If this probability value is very low, then it means that there is a small likelihood that the difference was due to chance. This is evidence that the null hypothesis may not be true and can be rejected.

## Other Statistical Terms

- Critical value-It is the score a sample needs to reject a null hypothesis in a test statistic.
- Effect size-It is a measure of how much of an effect exists between groups.
- Explanatory variable-It is a variable whose values are used to predict another variable.
- Inference-It can be defined as the process of drawing conclusions from data.
- Response variable-It is a variable whose values are predicted by explanatory variables.
- Standard deviation-It is a measure of how to spread out the data-set is from its mean value.
- Type I error-It can be defined as rejecting a null hypothesis that is actually true.
- Type II error-It is defined as not rejecting a null hypothesis that is actually false.
- Confounding variable-It is a variable that has not been accounted for in the study design and affects the response variable.
- Odds ratio-It is a measure of association between two variables.
- Causation-It is the relationship between an effect and its cause.
- Critical region-It is the range of values that contain unlikely or impossible values under the null hypothesis.

## To Reject or Not to Reject a Null Hypothesis?

Whether you should accept or reject the null hypothesis depends on your experiment—scientists who design tests use a statistical significance level to determine the null hypothesis’s fate.

A critical value is used to determine whether or not a null hypothesis can be rejected.
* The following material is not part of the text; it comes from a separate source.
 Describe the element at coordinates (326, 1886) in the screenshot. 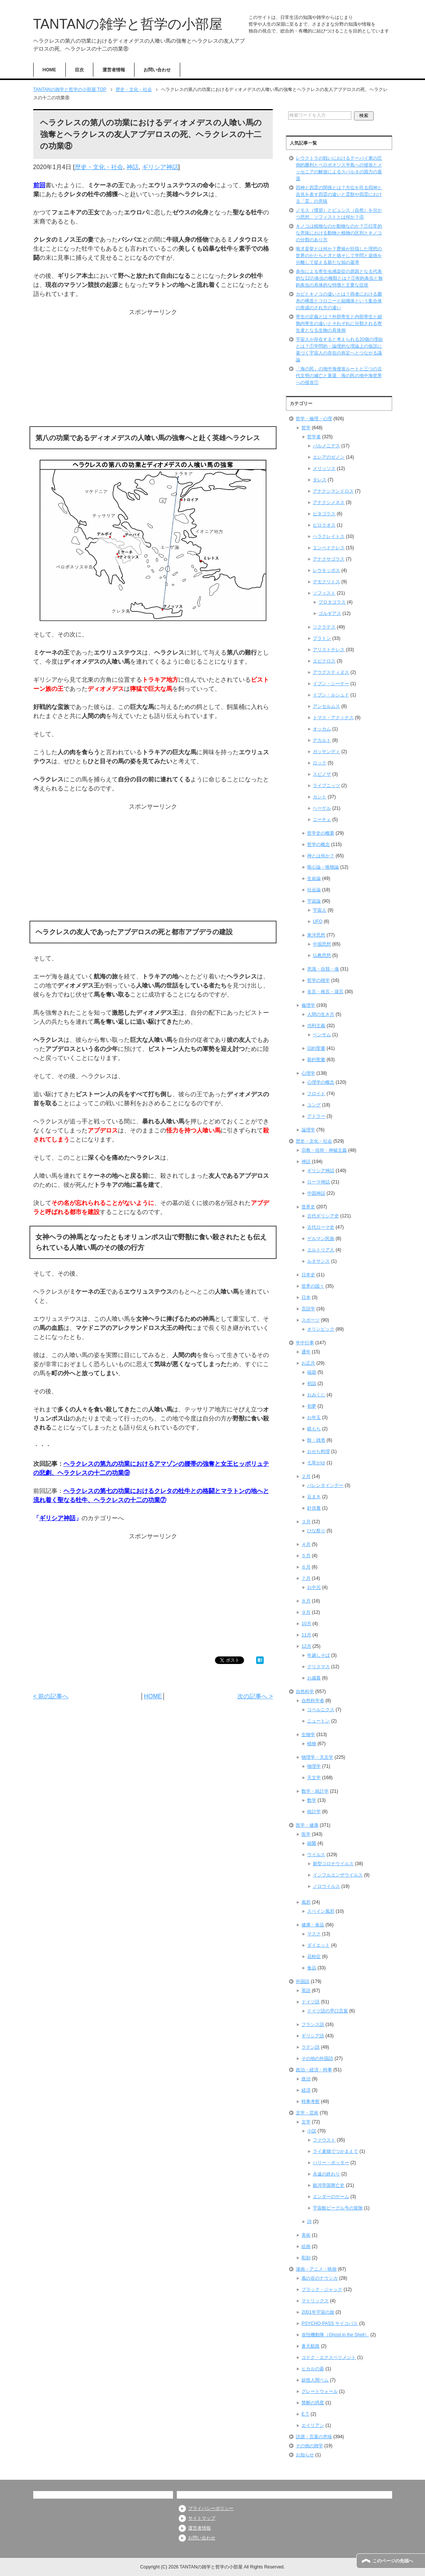 I see `ノロウイルス` at that location.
The critical value of the test is determined by three factors: significance level, number of tails, and slope of the line.
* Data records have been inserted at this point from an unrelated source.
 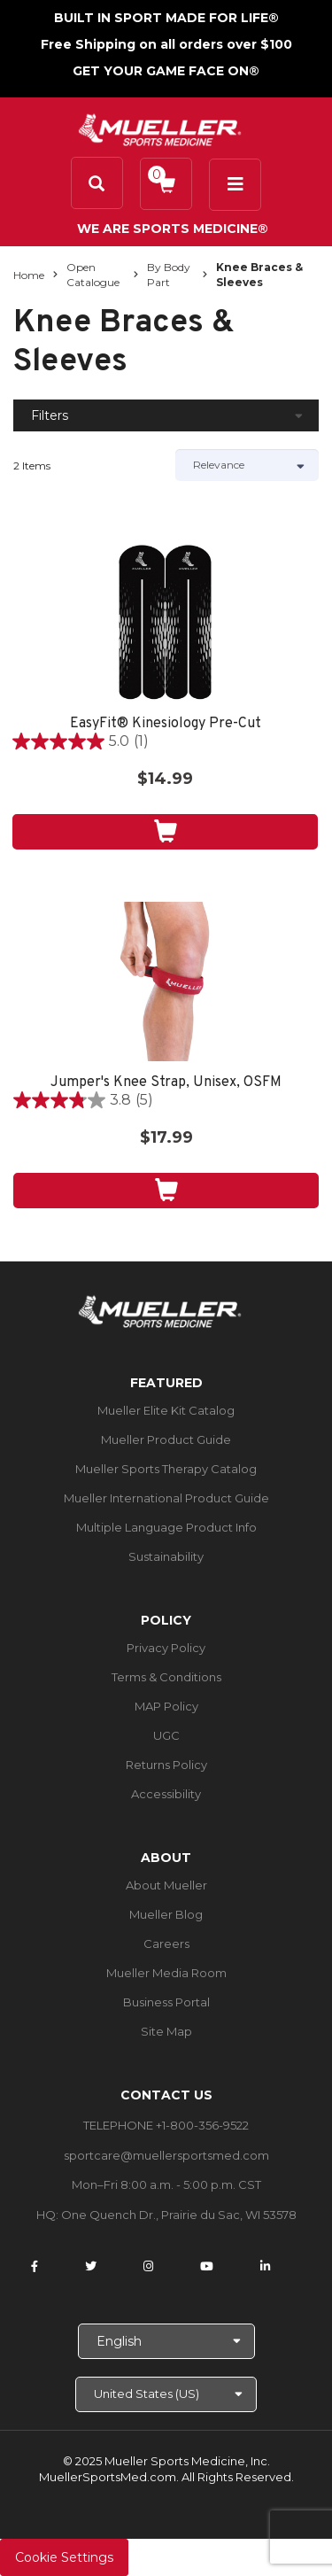 What do you see at coordinates (166, 1943) in the screenshot?
I see `Careers` at bounding box center [166, 1943].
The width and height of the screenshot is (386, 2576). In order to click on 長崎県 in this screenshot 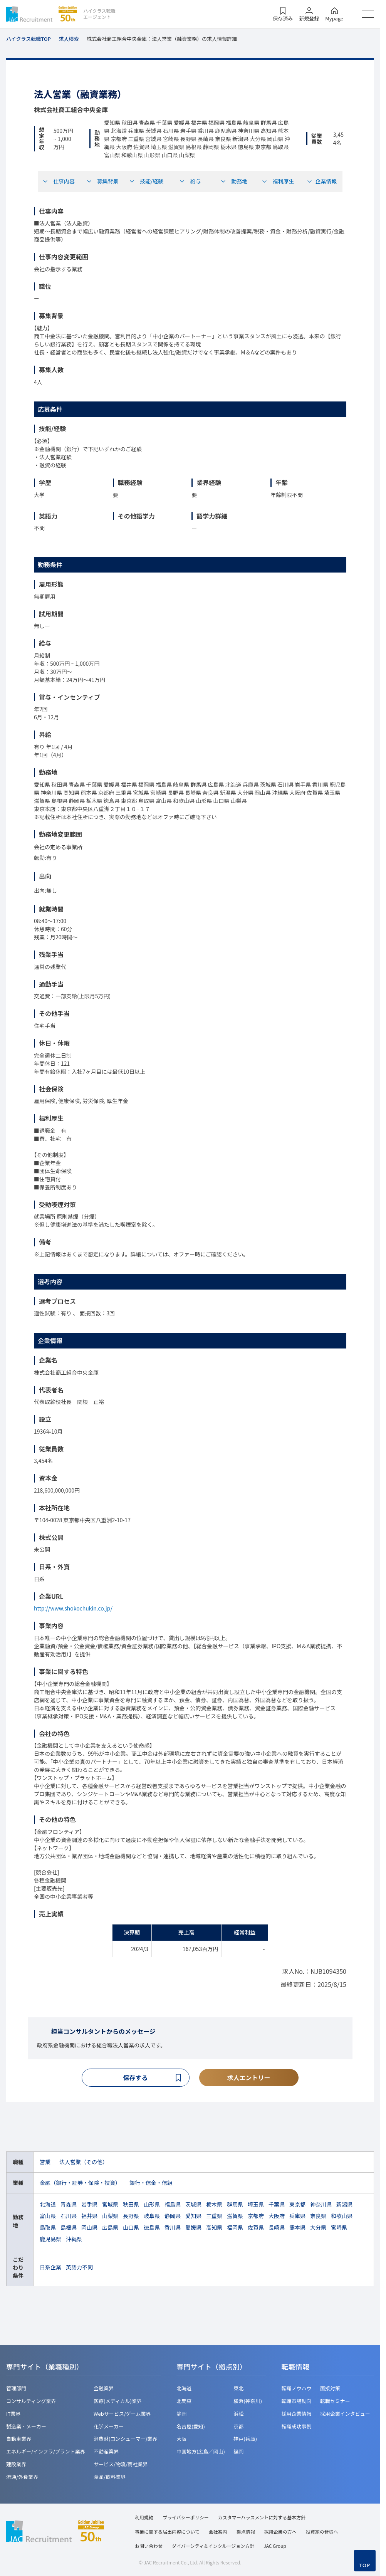 , I will do `click(277, 2228)`.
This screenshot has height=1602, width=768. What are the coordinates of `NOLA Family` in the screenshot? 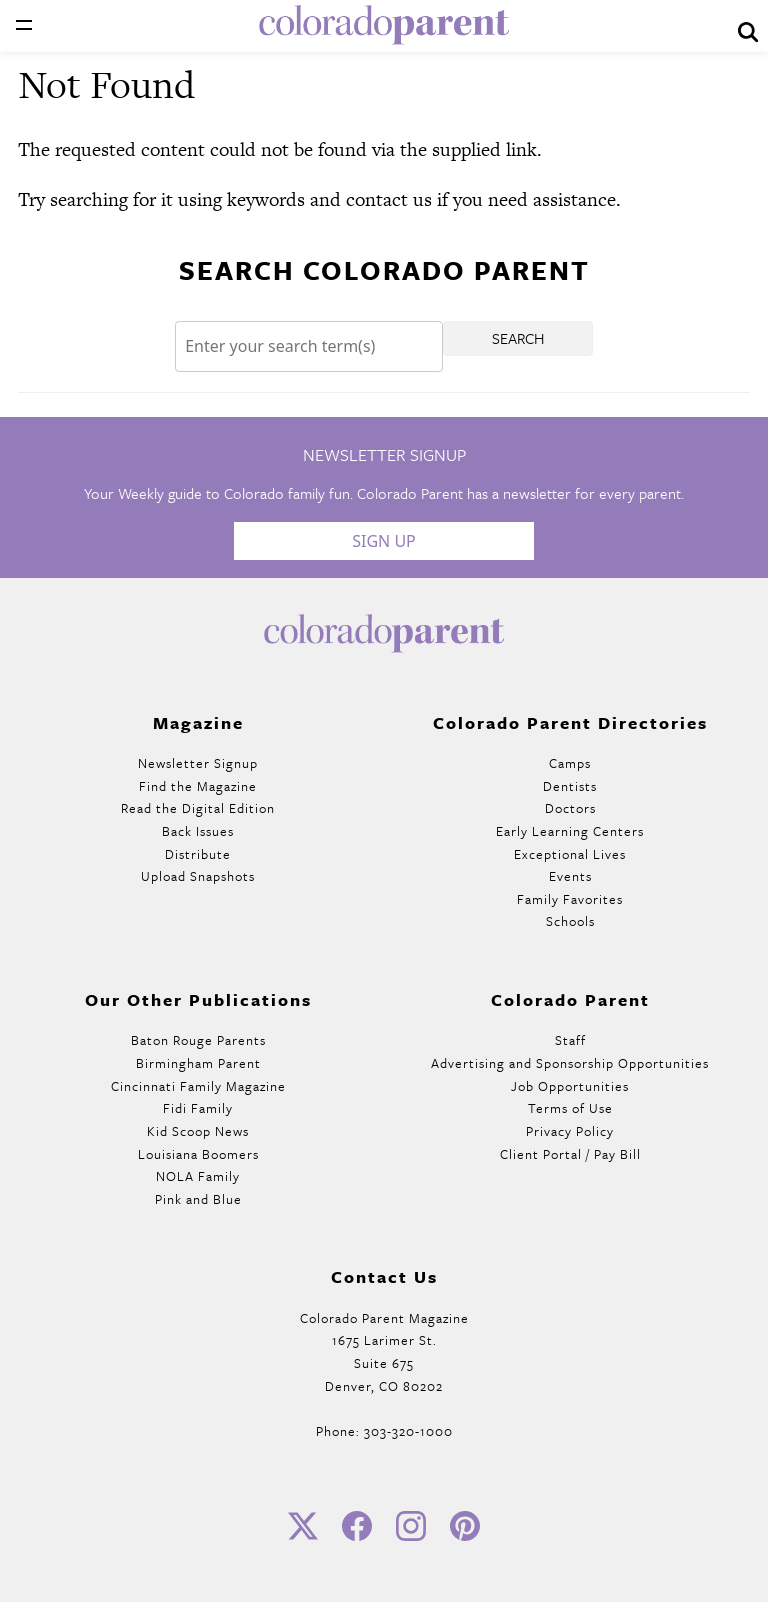 It's located at (198, 1176).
Whether you can reject the null hypothesis or not is determined by using a test of significance. This statistical test measures the number of standard deviations between your observed and expected values to determine whether or not to reject the null hypothesis.
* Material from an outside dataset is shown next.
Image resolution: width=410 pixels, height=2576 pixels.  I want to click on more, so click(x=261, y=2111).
## Why do We Need a Null Hypothesis?

Are you wondering why researchers waste all their time on something that may not be true? The following are some reasons why a null hypothesis is necessary for a research study.

- It is a starting point-When you conduct a study, there must be a clear path to analysis and conclusions. Every experiment needs to have an objective and an approach on how to get it done.
- A null hypothesis establishes clear roles-You may find the role of the “lead investigator” confusing when researching independently.
- It provides a starting point for investigation
- Null hypotheses make it easier to read research literature-When you are reading similar studies, all of them should have the same foundation, the null hypothesis.
- A null hypothesis often leads to further research-This is why you see many studies that may only provide the null hypothesis.

## Types of Null Hypotheses

The four main types of null hypotheses are exact, inexact, simple, and composite hypotheses.

### Exact hypothesis

This type defines the parameter’s exact value. For example, a null hypothesis may assume that the average height of a certain group is 5 feet and 9 inches.

### Inexact hypothesis

This type provides a range for the parameter’s value but not an exact figure. An example would be to assume that people who drink red wine have slightly lower blood pressure than those who do not drink red wine.

### Simple hypothesis

It defines the population distribution specifically, and the sample size determines the sampling distribution.

### Composite hypothesis

It doesn’t give specifics on the population distribution but instead provides specific information about the variability of samples.

## Take Away

In science, a null hypothesis is the initial proposed solution to a problem. The null hypotheses provide scientists with information that can help them form an experiment and determine if their conclusions are accurate.

Hypothesis testing puts the null and alternative hypotheses back to back to determine which one offers a better explanation. The null hypothesis states that there is no relationship between two variables, while the alternative hypothesis provides information about whether or not there is a relationship.